3. The method for predicting social media content propagation by multi-modal feature fusion according to claim 2, wherein the specific method in step 2 is as follows:

the data comprises three modes of images, texts and numerical values, for the image modes, the image size is uniformly scaled to 224 multiplied by 224 pixels, and the missing or invalid image is replaced by a 224 multiplied by 224 blank image; for the text mode, the missing or invalid text items are replaced by character strings of 0, and then the text is converted into text vectors by using a text word segmentation device; for numerical mode, the missing or invalid numerical terms are replaced with 0 and exceed 10 for the overall scale range ⁶ Natural logarithmic transformation is carried out on the numerical terms of the data, and then Z-Score normalization is carried out on the data; after pretreatment, multi-mode data are obtained: p, T, N, wherein P represents image data, T represents text data, and N represents numerical data; and calculating popularity value of the manuscript as a prediction target:

4. The method for predicting social media content propagation by multi-modal feature fusion according to claim 3, wherein the specific method in step 3 is as follows:

wherein σ represents a softmax function, T represents an input text vector, W ^Q ，W ^K ，W ^V Respectively represent the matrix of query, key and values parameters, d, in the attention mechanism _k Is W ^K Is a dimension of (2);

5. The method for predicting social media content propagation by multimodal feature fusion as claimed in claim 4, wherein the specific method in step 4 is as follows:

after the steps, three types of modes F _p 、F _t Inconsistent N dimensions can lead to the final prediction result being too biased to a certain type of mode, and three types of mode data need to be aligned to the same dimension; respectively using a full connection layer for the three types of modal data, and outputting consistent dimensionality; the output vectors are F _p ^* 、F _t ^* And N ^* Combine to x= { F _p ^* ，F _t ^* ，N ^* As input to the neural network regression task.

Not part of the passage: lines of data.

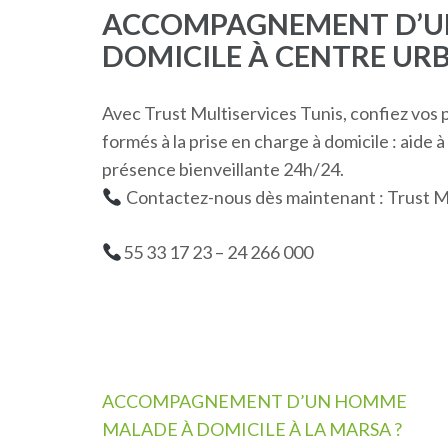
ACCOMPAGNEMENT D’U
DOMICILE À CENTRE UR
Avec Trust Multiservices Tunis, confiez vo
formés à la prise en charge à domicile : aide à
présence bienveillante 24h/24.
Contactez-nous dès maintenant : Trust Mu
55 33 17 23 – 24 266 000
Navigation
ACCOMPAGNEMENT D’UN HOMME
de
MALADE À DOMICILE À LA MARSA ?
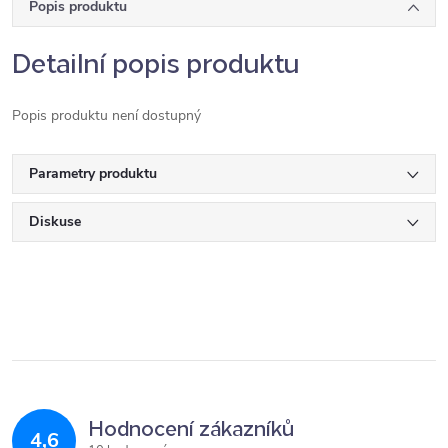
Popis produktu
Detailní popis produktu
Popis produktu není dostupný
Parametry produktu
Diskuse
Hodnocení zákazníků
4,6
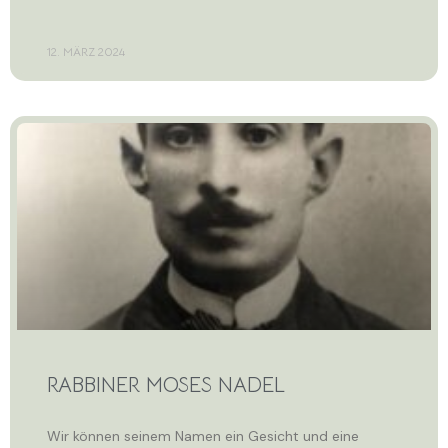
12. MÄRZ 2024
RABBINER MOSES NADEL
Wir können seinem Namen ein Gesicht und eine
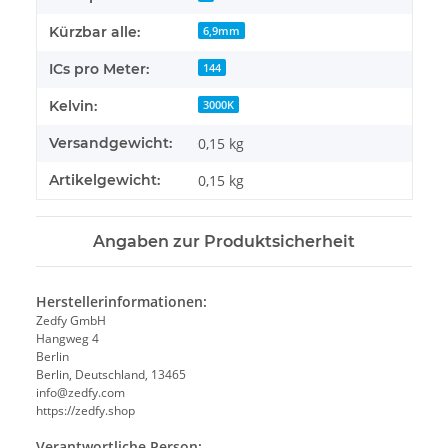
Kürzbar alle:
6,9mm
ICs pro Meter:
144
Kelvin:
3000K
Versandgewicht:
0,15 kg
Artikelgewicht:
0,15
kg
Angaben zur Produktsicherheit
Herstellerinformationen:
Zedfy GmbH
Hangweg 4
Berlin
Berlin, Deutschland, 13465
info@zedfy.com
https://zedfy.shop
Verantwortliche Person:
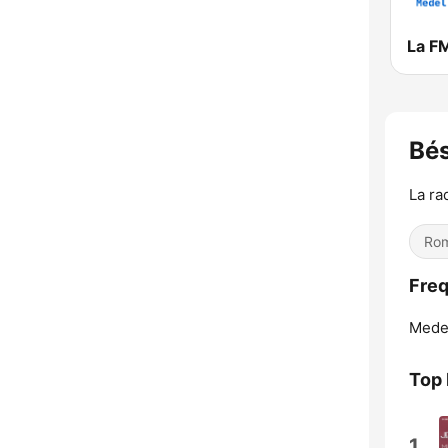
La F
Bé
La ra
Rom
Fre
Medel
Top
1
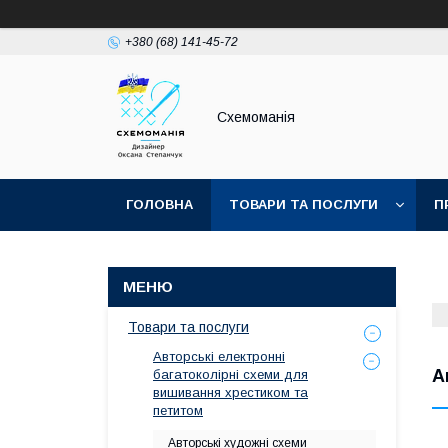
+380 (68) 141-45-72
Схемоманія
ГОЛОВНА
ТОВАРИ ТА ПОСЛУГИ
П
Товари та послуги
Авторські електронні
А
багатоколірні схеми для
вишивання хрестиком та
петитом
Авторські художні схеми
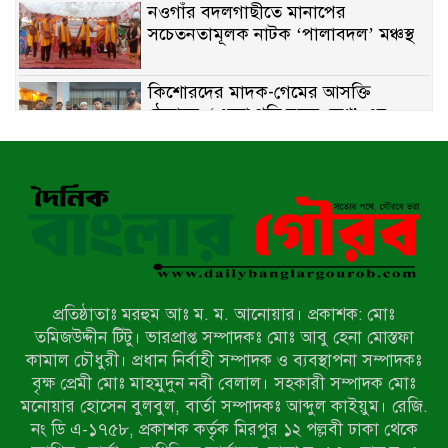
নওগাঁর বদলগাছীতে মানাপের
সচেতনতামূলক নাটক ‘পালাবদল’ মঞ্চস্থ
কিশোরদের মাদক-গেমের আসক্তি
ঠেকাতে, ‘এসো গড়ি নতুন দেশ’-এর
ফুটবল বিতরণ
রাজশাহীতে নগদ অর্থ ও হেরোইন-সহ
স্বামী-স্ত্রী আটক
নন্দীগ্রামে সরকারি খাস জমির রাস্তা দখল,
চলাচলে চরম দুর্ভোগ; ইউএনওর হস্তক্ষেপ
কামনা
প্রতিষ্ঠাতাঃ মরহুম আঃ ম. ম. আনোয়ার। প্রকাশক: মোঃ
নাটোরের পাটুলে পানিতে ডুবে নন্দীগ্রামের
তমিজউদ্দীন টিটু। ভারপ্রাপ্ত সম্পাদকঃ মোঃ আবু হেনা মোস্তফা
স্কুলছাত্রের মর্মান্তিক মৃত্যু
কামাল চৌধুরী। প্রধান নির্বাহী সম্পাদক ও ব্যবস্থাপনা সম্পাদকঃ
বৃক্ষ প্রেমী মোঃ মাহমুদুন নবী বেলাল। সহকারী সম্পাদক মোঃ
মনোয়ার হোসেন বুলবুল, বার্তা সম্পাদকঃ আব্দুল কাইয়ুম। রেজি.
সেনাবাহিনীর চাকরি হারিয়ে ভুয়া ডিবি
নং ডি এ-১৭৫৮, প্রকাশক কর্তৃক মিরপুর ১২ পল্লবী ঢাকা থেকে
পুলিশ পরিচয়ে চাঁদাবাজি, গণপিটুনির পর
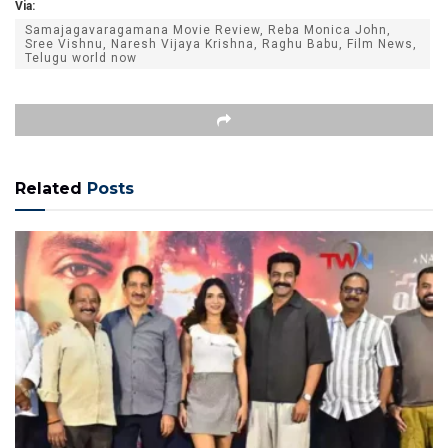
Via:
Samajagavaragamana Movie Review, Reba Monica John,
Sree Vishnu, Naresh Vijaya Krishna, Raghu Babu, Film News,
Telugu world now
Related
Posts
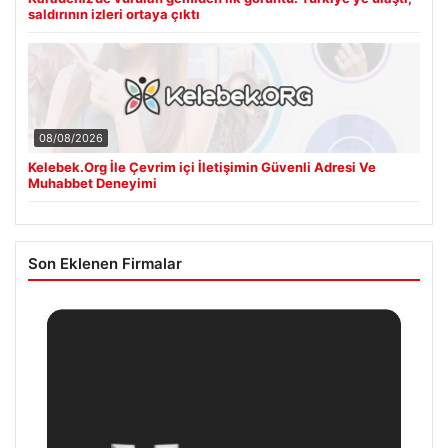
saldırının izleri ortaya çıktı
08/08/2026
Kelebek.Org İle Çevrim içi İletişimin Güvenli Adresi Ve
Muhabbet Deneyimi
Son Eklenen Firmalar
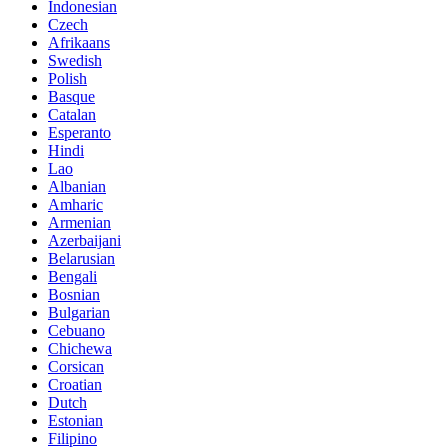
Indonesian
Czech
Afrikaans
Swedish
Polish
Basque
Catalan
Esperanto
Hindi
Lao
Albanian
Amharic
Armenian
Azerbaijani
Belarusian
Bengali
Bosnian
Bulgarian
Cebuano
Chichewa
Corsican
Croatian
Dutch
Estonian
Filipino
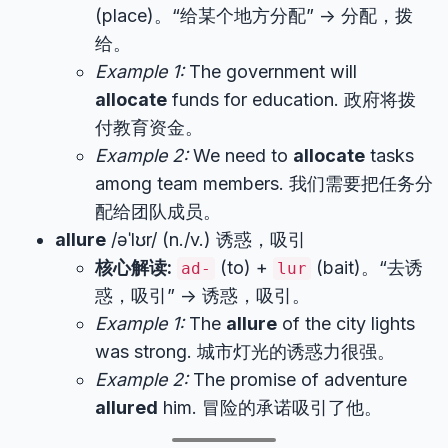
(place)。“给某个地方分配” -> 分配，拨
给。
Example 1:
The government will
allocate
funds for education. 政府将拨
付教育资金。
Example 2:
We need to
allocate
tasks
among team members. 我们需要把任务分
配给团队成员。
allure
/əˈlʊr/ (n./v.) 诱惑，吸引
核心解读:
(to) +
(bait)。“去诱
ad-
lur
惑，吸引” -> 诱惑，吸引。
Example 1:
The
allure
of the city lights
was strong. 城市灯光的诱惑力很强。
Example 2:
The promise of adventure
allured
him. 冒险的承诺吸引了他。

6. The method for predicting social media content propagation by multimodal feature fusion as claimed in claim 5, wherein the specific method in step 5 is as follows:

inputting X into a neural network consisting of three full-connection layers to carry out regression prediction, and carrying out supervision training by adopting mean square error loss to obtain a predicted value y based on the neural network;

mean square error loss:

wherein y is _i True tags, y 'representing data' _i Representing the output value predicted by the neural network, n representing the number of samples;

wherein g is the gradient of the input, c is the set clipping threshold, g ^* Is the gradient after clipping by the threshold value c, norm _max Is the maximum norm of the set gradient _total Is the vector 2-norm of all parameters, coef _clip Is a clipping coefficient, grad _out Is the gradient outputted after gradient cutting;

the training parameters are as follows: under the pytorch library, the optimizer selects Adam adaptive moment estimation optimizer with an initial learning rate of 0.001, a batch size of 128, c set to 1, norm _max Set to 10.

7. The method for predicting social media content propagation by multi-modal feature fusion according to claim 4, 5 or 6, wherein the image feature extraction network uses res net-101 and the text feature extraction network uses BERT.